**Problem to work on**: An exact copy of the data is needed, one that excludes all pictures.
::::
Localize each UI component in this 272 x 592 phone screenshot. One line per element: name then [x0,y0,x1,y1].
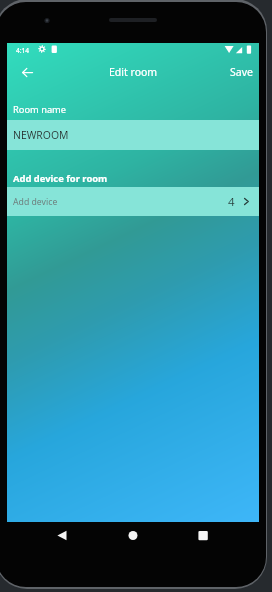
staticText: Room name [13,103,67,116]
staticText: Edit room [109,65,158,79]
staticText: 4 [228,194,235,210]
button[interactable]: Add device [7,187,259,216]
staticText: Add device for room [13,172,108,185]
staticText: NEWROOM [13,128,69,142]
staticText: Save [230,65,253,79]
button[interactable]: Save [224,58,259,86]
staticText: 4:14 [16,46,30,55]
staticText: Add device [13,196,58,208]
button[interactable]: Back [14,59,40,85]
button[interactable]: NEWROOM [7,120,259,150]
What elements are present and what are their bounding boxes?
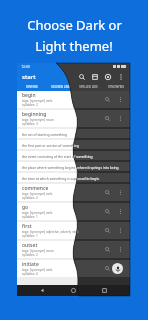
staticText: go — [22, 204, 29, 211]
button[interactable]: SYNONYMS — [102, 83, 130, 91]
button[interactable]: More — [116, 245, 125, 254]
button[interactable]: the time at which something is supposed … — [17, 173, 130, 182]
staticText: tags: [synonym] verb — [22, 99, 53, 103]
button[interactable]: the act of starting something — [17, 129, 130, 138]
button[interactable]: Back — [37, 285, 48, 296]
staticText: commence — [22, 185, 49, 192]
button[interactable]: More — [116, 207, 125, 216]
button[interactable]: beginning — [17, 110, 130, 127]
button[interactable]: commence — [17, 184, 130, 201]
staticText: initiate — [22, 261, 39, 268]
button[interactable]: Home — [68, 285, 79, 296]
button[interactable]: the place where something begins, where … — [17, 162, 130, 171]
button[interactable]: REVERSE — [17, 83, 46, 91]
button[interactable]: commence — [17, 184, 130, 201]
button[interactable]: SPELLED LIKE — [74, 83, 102, 91]
button[interactable]: More — [116, 95, 125, 104]
staticText: syllables: 1 — [22, 215, 38, 219]
button[interactable]: History — [90, 72, 99, 81]
button[interactable]: Favorite — [103, 188, 112, 197]
staticText: go — [22, 204, 29, 211]
staticText: tags: [synonym] verb — [22, 192, 53, 196]
staticText: syllables: 3 — [22, 122, 38, 126]
button[interactable]: Favorite — [103, 207, 112, 216]
button[interactable]: the act of starting something — [17, 129, 130, 138]
button[interactable]: Favorite — [103, 114, 112, 123]
button[interactable]: Search — [77, 72, 86, 81]
button[interactable]: Theme — [103, 72, 112, 81]
button[interactable]: Favorite — [103, 245, 112, 254]
staticText: initiate — [22, 261, 39, 268]
button[interactable]: SYNONYMS — [102, 83, 130, 91]
button[interactable]: SOUNDS LIKE — [46, 83, 74, 91]
button[interactable]: SOUNDS LIKE — [46, 83, 74, 91]
button[interactable]: More — [116, 264, 125, 273]
staticText: the act of starting something — [22, 132, 68, 136]
staticText: tags: [synonym] verb — [22, 211, 53, 215]
staticText: the place where something begins, where … — [22, 165, 119, 169]
button[interactable]: More — [116, 245, 125, 254]
button[interactable]: Theme — [103, 72, 112, 81]
button[interactable]: Back — [37, 285, 48, 296]
button[interactable]: first — [17, 222, 130, 239]
button[interactable]: the place where something begins, where … — [17, 162, 130, 171]
button[interactable]: More — [116, 188, 125, 197]
button[interactable]: More options — [116, 72, 125, 81]
button[interactable]: Favorite — [103, 114, 112, 123]
button[interactable]: the first part or section of something — [17, 140, 130, 149]
button[interactable]: Speak word — [112, 263, 123, 274]
button[interactable]: Recents — [99, 285, 110, 296]
button[interactable]: Speak word — [112, 263, 123, 274]
staticText: syllables: 2 — [22, 196, 38, 200]
button[interactable]: the first part or section of something — [17, 140, 130, 149]
button[interactable]: SPELLED LIKE — [74, 83, 102, 91]
staticText: the time at which something is supposed … — [22, 176, 100, 180]
button[interactable]: Recents — [99, 285, 110, 296]
button[interactable]: Favorite — [103, 264, 112, 273]
button[interactable]: More — [116, 226, 125, 235]
staticText: syllables: 1 — [22, 234, 38, 238]
button[interactable]: initiate — [17, 260, 130, 277]
button[interactable]: Favorite — [103, 226, 112, 235]
staticText: REVERSE — [26, 85, 38, 89]
button[interactable]: More — [116, 114, 125, 123]
button[interactable]: REVERSE — [17, 83, 46, 91]
staticText: beginning — [22, 111, 47, 118]
staticText: begin — [22, 92, 36, 99]
staticText: tags: [synonym] noun — [22, 118, 54, 122]
button[interactable]: beginning — [17, 110, 130, 127]
button[interactable]: go — [17, 203, 130, 220]
button[interactable]: Favorite — [103, 264, 112, 273]
button[interactable]: Favorite — [103, 188, 112, 197]
button[interactable]: initiate — [17, 260, 130, 277]
button[interactable]: outset — [17, 241, 130, 258]
staticText: 12:00 — [21, 64, 30, 69]
staticText: tags: [synonym] verb — [22, 268, 53, 272]
button[interactable]: More — [116, 264, 125, 273]
button[interactable]: More options — [116, 72, 125, 81]
button[interactable]: Favorite — [103, 245, 112, 254]
button[interactable]: Search — [77, 72, 86, 81]
staticText: tags: [synonym] verb — [22, 211, 53, 215]
button[interactable]: More — [116, 114, 125, 123]
button[interactable]: the event consisting of the start of som… — [17, 151, 130, 160]
button[interactable]: the event consisting of the start of som… — [17, 151, 130, 160]
button[interactable]: go — [17, 203, 130, 220]
staticText: begin — [22, 92, 36, 99]
button[interactable]: the time at which something is supposed … — [17, 173, 130, 182]
staticText: syllables: 2 — [22, 253, 38, 257]
button[interactable]: Favorite — [103, 95, 112, 104]
button[interactable]: Home — [68, 285, 79, 296]
button[interactable]: More — [116, 207, 125, 216]
button[interactable]: begin — [17, 91, 130, 108]
button[interactable]: History — [90, 72, 99, 81]
button[interactable]: More — [116, 226, 125, 235]
button[interactable]: Favorite — [103, 207, 112, 216]
button[interactable]: begin — [17, 91, 130, 108]
button[interactable]: More — [116, 95, 125, 104]
button[interactable]: Favorite — [103, 95, 112, 104]
button[interactable]: Favorite — [103, 226, 112, 235]
button[interactable]: first — [17, 222, 130, 239]
button[interactable]: outset — [17, 241, 130, 258]
button[interactable]: More — [116, 188, 125, 197]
::::
**Result for this exercise**:
Localize each UI component in this 272 x 592 phone screenshot. One line per element: name then [x0,y0,x1,y1].
staticText: Room name [13,103,67,116]
staticText: Edit room [109,65,158,79]
staticText: 4 [228,194,235,210]
button[interactable]: Add device [7,187,259,216]
staticText: Add device for room [13,172,108,185]
staticText: NEWROOM [13,128,69,142]
staticText: Save [230,65,253,79]
button[interactable]: Save [224,58,259,86]
staticText: 4:14 [16,46,30,55]
staticText: Add device [13,196,58,208]
button[interactable]: Back [14,59,40,85]
button[interactable]: NEWROOM [7,120,259,150]
What elements are present and what are their bounding boxes?
staticText: go — [22, 204, 29, 211]
button[interactable]: SYNONYMS — [102, 83, 130, 91]
button[interactable]: More — [116, 245, 125, 254]
button[interactable]: the time at which something is supposed … — [17, 173, 130, 182]
staticText: tags: [synonym] verb — [22, 99, 53, 103]
button[interactable]: the act of starting something — [17, 129, 130, 138]
button[interactable]: Back — [37, 285, 48, 296]
staticText: commence — [22, 185, 49, 192]
button[interactable]: More — [116, 207, 125, 216]
button[interactable]: beginning — [17, 110, 130, 127]
button[interactable]: commence — [17, 184, 130, 201]
staticText: initiate — [22, 261, 39, 268]
button[interactable]: Home — [68, 285, 79, 296]
button[interactable]: the place where something begins, where … — [17, 162, 130, 171]
button[interactable]: REVERSE — [17, 83, 46, 91]
button[interactable]: commence — [17, 184, 130, 201]
button[interactable]: SPELLED LIKE — [74, 83, 102, 91]
button[interactable]: More — [116, 95, 125, 104]
staticText: syllables: 1 — [22, 215, 38, 219]
button[interactable]: History — [90, 72, 99, 81]
button[interactable]: Favorite — [103, 188, 112, 197]
staticText: go — [22, 204, 29, 211]
staticText: tags: [synonym] verb — [22, 192, 53, 196]
staticText: syllables: 3 — [22, 122, 38, 126]
button[interactable]: Favorite — [103, 207, 112, 216]
button[interactable]: the act of starting something — [17, 129, 130, 138]
button[interactable]: Favorite — [103, 114, 112, 123]
button[interactable]: Search — [77, 72, 86, 81]
button[interactable]: Theme — [103, 72, 112, 81]
button[interactable]: Favorite — [103, 245, 112, 254]
staticText: initiate — [22, 261, 39, 268]
button[interactable]: SYNONYMS — [102, 83, 130, 91]
button[interactable]: SOUNDS LIKE — [46, 83, 74, 91]
button[interactable]: SOUNDS LIKE — [46, 83, 74, 91]
button[interactable]: More — [116, 264, 125, 273]
staticText: the act of starting something — [22, 132, 68, 136]
staticText: tags: [synonym] verb — [22, 211, 53, 215]
staticText: the place where something begins, where … — [22, 165, 119, 169]
button[interactable]: More — [116, 245, 125, 254]
button[interactable]: Theme — [103, 72, 112, 81]
button[interactable]: Back — [37, 285, 48, 296]
button[interactable]: first — [17, 222, 130, 239]
button[interactable]: the place where something begins, where … — [17, 162, 130, 171]
button[interactable]: More — [116, 188, 125, 197]
button[interactable]: More options — [116, 72, 125, 81]
button[interactable]: Favorite — [103, 114, 112, 123]
button[interactable]: the first part or section of something — [17, 140, 130, 149]
button[interactable]: Speak word — [112, 263, 123, 274]
button[interactable]: Recents — [99, 285, 110, 296]
button[interactable]: Speak word — [112, 263, 123, 274]
staticText: syllables: 2 — [22, 196, 38, 200]
button[interactable]: the first part or section of something — [17, 140, 130, 149]
button[interactable]: SPELLED LIKE — [74, 83, 102, 91]
staticText: the time at which something is supposed … — [22, 176, 100, 180]
button[interactable]: Recents — [99, 285, 110, 296]
button[interactable]: Favorite — [103, 264, 112, 273]
button[interactable]: More — [116, 226, 125, 235]
staticText: syllables: 1 — [22, 234, 38, 238]
button[interactable]: initiate — [17, 260, 130, 277]
button[interactable]: Favorite — [103, 226, 112, 235]
staticText: REVERSE — [26, 85, 38, 89]
button[interactable]: More — [116, 114, 125, 123]
button[interactable]: REVERSE — [17, 83, 46, 91]
staticText: beginning — [22, 111, 47, 118]
staticText: begin — [22, 92, 36, 99]
staticText: tags: [synonym] noun — [22, 118, 54, 122]
button[interactable]: beginning — [17, 110, 130, 127]
button[interactable]: go — [17, 203, 130, 220]
button[interactable]: Favorite — [103, 264, 112, 273]
button[interactable]: Favorite — [103, 188, 112, 197]
button[interactable]: initiate — [17, 260, 130, 277]
button[interactable]: outset — [17, 241, 130, 258]
staticText: 12:00 — [21, 64, 30, 69]
staticText: tags: [synonym] verb — [22, 268, 53, 272]
button[interactable]: More — [116, 264, 125, 273]
button[interactable]: More options — [116, 72, 125, 81]
button[interactable]: Favorite — [103, 245, 112, 254]
button[interactable]: Search — [77, 72, 86, 81]
staticText: tags: [synonym] verb — [22, 211, 53, 215]
button[interactable]: More — [116, 114, 125, 123]
button[interactable]: the event consisting of the start of som… — [17, 151, 130, 160]
button[interactable]: the event consisting of the start of som… — [17, 151, 130, 160]
button[interactable]: go — [17, 203, 130, 220]
staticText: begin — [22, 92, 36, 99]
button[interactable]: the time at which something is supposed … — [17, 173, 130, 182]
staticText: syllables: 2 — [22, 253, 38, 257]
button[interactable]: Favorite — [103, 95, 112, 104]
button[interactable]: Home — [68, 285, 79, 296]
button[interactable]: More — [116, 207, 125, 216]
button[interactable]: begin — [17, 91, 130, 108]
button[interactable]: History — [90, 72, 99, 81]
button[interactable]: More — [116, 226, 125, 235]
button[interactable]: Favorite — [103, 207, 112, 216]
button[interactable]: begin — [17, 91, 130, 108]
button[interactable]: More — [116, 95, 125, 104]
button[interactable]: Favorite — [103, 95, 112, 104]
button[interactable]: Favorite — [103, 226, 112, 235]
button[interactable]: first — [17, 222, 130, 239]
button[interactable]: outset — [17, 241, 130, 258]
button[interactable]: More — [116, 188, 125, 197]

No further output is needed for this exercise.